Haag’s only enemy is perhaps fatigue. The 52-year-old concluded a seven-day stretch of competitive golf with the final round of the Stocker Cup, and is primed for a month away from the game in November. Haag’s ball striking suffered at times over the weekend, but a hot putter allowed the Olympic Club member to post low scores. “My putter really bailed me out the last couple of days.” Haag has putted side saddle since 1997, a technique that rejuvenated his game. “It’s very different and hard to learn, but well worth it for me,” he said.

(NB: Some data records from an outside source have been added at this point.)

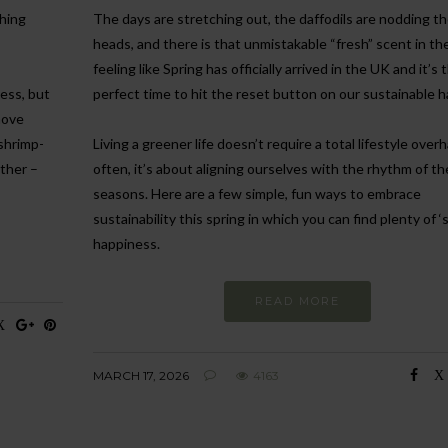
ghing
The days are stretching out, the daffodils are nodding th
heads, and there is that unmistakable “fresh” scent in the a
feeling like Spring has officially arrived in the UK and it’s 
ness, but
perfect time to hit the reset button on our sustainable h
move
 shrimp-
Living a greener life doesn’t require a total lifestyle overh
ther –
often, it’s about aligning ourselves with the rhythm of th
seasons. Here are a few simple, fun ways to embrace
sustainability this spring in which you can find plenty of ‘
happiness.
READ MORE
MARCH 17, 2026
4163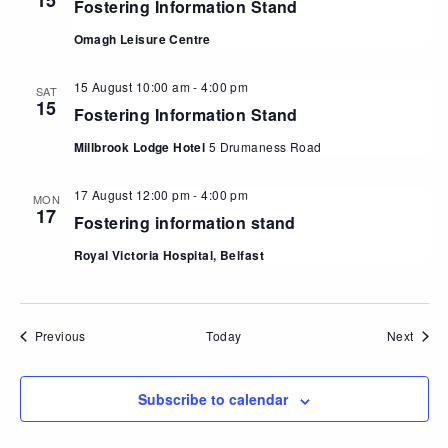
15
Fostering Information Stand
Omagh Leisure Centre
15 August 10:00 am
-
4:00 pm
SAT
15
Fostering Information Stand
Millbrook Lodge Hotel
5 Drumaness Road
17 August 12:00 pm
-
4:00 pm
MON
17
Fostering information stand
Royal Victoria Hospital, Belfast
Events
Event
Previous
Today
Next
Subscribe to calendar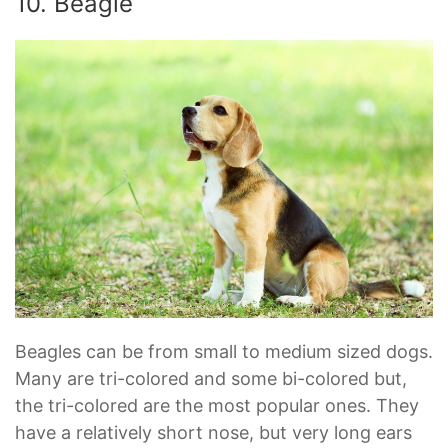
10. Beagle
Beagles can be from small to medium sized dogs.
Many are tri-colored and some bi-colored but,
the tri-colored are the most popular ones. They
have a relatively short nose, but very long ears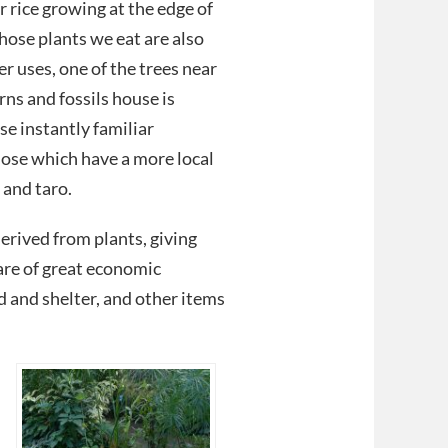
r rice growing at the edge of
hose plants we eat are also
r uses, one of the trees near
rns and fossils house is
se instantly familiar
hose which have a more local
 and taro.
erived from plants, giving
 are of great economic
d and shelter, and other items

It wouldn’t have been the final round of the Stocker Cup without a charge from two- time defending champion Kevin Marsh of Henderson, Nevada. The 2005 U.S. Mid- Amateur champion started the day six strokes behind Haag (he was four behind the lead in 2010). But by the middle of the round the lead had been sliced in half, harkening to Marsh’s Stocker Cup titles in 2009 and 2010, when he came from behind in the final round. But a costly bogey on 15, where he came up short to the treacherous front hole location, coupled with a Haag birdie on the 13th ended the defending champion’s hopes of a three-peat. Haag posted a one-over 37 on the front nine – his worst performance on that nine by three strokes – and added a bogey on the 10th, but was able to close with three birdies in the last eight holes to slam the door on his pursuers. Haag had a one-stroke lead after the first round, and added to that lead after each round of the event.

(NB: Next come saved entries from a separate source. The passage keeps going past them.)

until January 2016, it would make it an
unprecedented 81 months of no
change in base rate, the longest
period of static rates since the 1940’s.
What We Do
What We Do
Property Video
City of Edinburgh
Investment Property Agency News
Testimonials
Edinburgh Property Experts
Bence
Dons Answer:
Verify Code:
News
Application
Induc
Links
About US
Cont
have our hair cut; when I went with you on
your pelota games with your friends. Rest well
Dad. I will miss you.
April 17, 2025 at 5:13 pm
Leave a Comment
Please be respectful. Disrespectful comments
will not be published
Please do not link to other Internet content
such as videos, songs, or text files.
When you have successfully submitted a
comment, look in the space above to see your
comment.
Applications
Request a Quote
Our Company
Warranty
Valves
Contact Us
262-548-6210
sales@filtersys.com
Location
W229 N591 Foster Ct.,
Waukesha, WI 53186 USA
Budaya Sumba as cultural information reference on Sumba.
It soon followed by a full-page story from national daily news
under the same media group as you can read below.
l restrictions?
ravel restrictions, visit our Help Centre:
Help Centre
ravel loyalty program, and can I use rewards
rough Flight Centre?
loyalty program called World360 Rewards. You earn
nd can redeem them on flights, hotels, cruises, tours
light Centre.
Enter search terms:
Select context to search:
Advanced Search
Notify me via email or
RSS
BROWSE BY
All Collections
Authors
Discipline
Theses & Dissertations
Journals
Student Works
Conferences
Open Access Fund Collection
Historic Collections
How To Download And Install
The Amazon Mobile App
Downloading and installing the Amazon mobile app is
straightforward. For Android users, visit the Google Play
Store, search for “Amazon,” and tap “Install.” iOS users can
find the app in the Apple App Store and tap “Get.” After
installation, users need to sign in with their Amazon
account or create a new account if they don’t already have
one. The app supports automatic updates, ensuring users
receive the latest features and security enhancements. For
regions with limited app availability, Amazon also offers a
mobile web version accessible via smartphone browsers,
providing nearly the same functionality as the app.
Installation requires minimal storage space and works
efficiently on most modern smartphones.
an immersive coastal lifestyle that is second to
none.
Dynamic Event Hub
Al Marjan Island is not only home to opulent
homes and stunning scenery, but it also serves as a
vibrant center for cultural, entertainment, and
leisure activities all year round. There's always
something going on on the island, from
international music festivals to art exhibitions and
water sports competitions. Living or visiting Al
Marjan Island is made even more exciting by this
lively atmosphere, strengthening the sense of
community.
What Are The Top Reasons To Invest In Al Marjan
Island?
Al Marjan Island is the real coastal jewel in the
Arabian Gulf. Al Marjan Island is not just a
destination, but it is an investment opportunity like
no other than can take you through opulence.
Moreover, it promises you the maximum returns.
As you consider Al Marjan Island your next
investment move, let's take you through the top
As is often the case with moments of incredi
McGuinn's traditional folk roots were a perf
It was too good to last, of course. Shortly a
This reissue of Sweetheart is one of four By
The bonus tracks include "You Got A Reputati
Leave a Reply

Marsh would tie for second with Jerry Ledzinski of Carmel, Dan Sullivan of Pasadena (who had the low round of the day at two- under 70) and Billy Mitchell of Atlanta. Through a card-off, Ledzinski earned second place followed by Mitchell, Sullivan and Marsh.
The battle for the Tatum Trophy, for golfers aged 55 and older, was claimed by Brady Exber of Las Vegas, who claimed a share of the lead after the second round and never let go. The Southern Nevada Golf hall-of-famer cruised to a five-stroke win over Doug Pool, also of Las Vegas.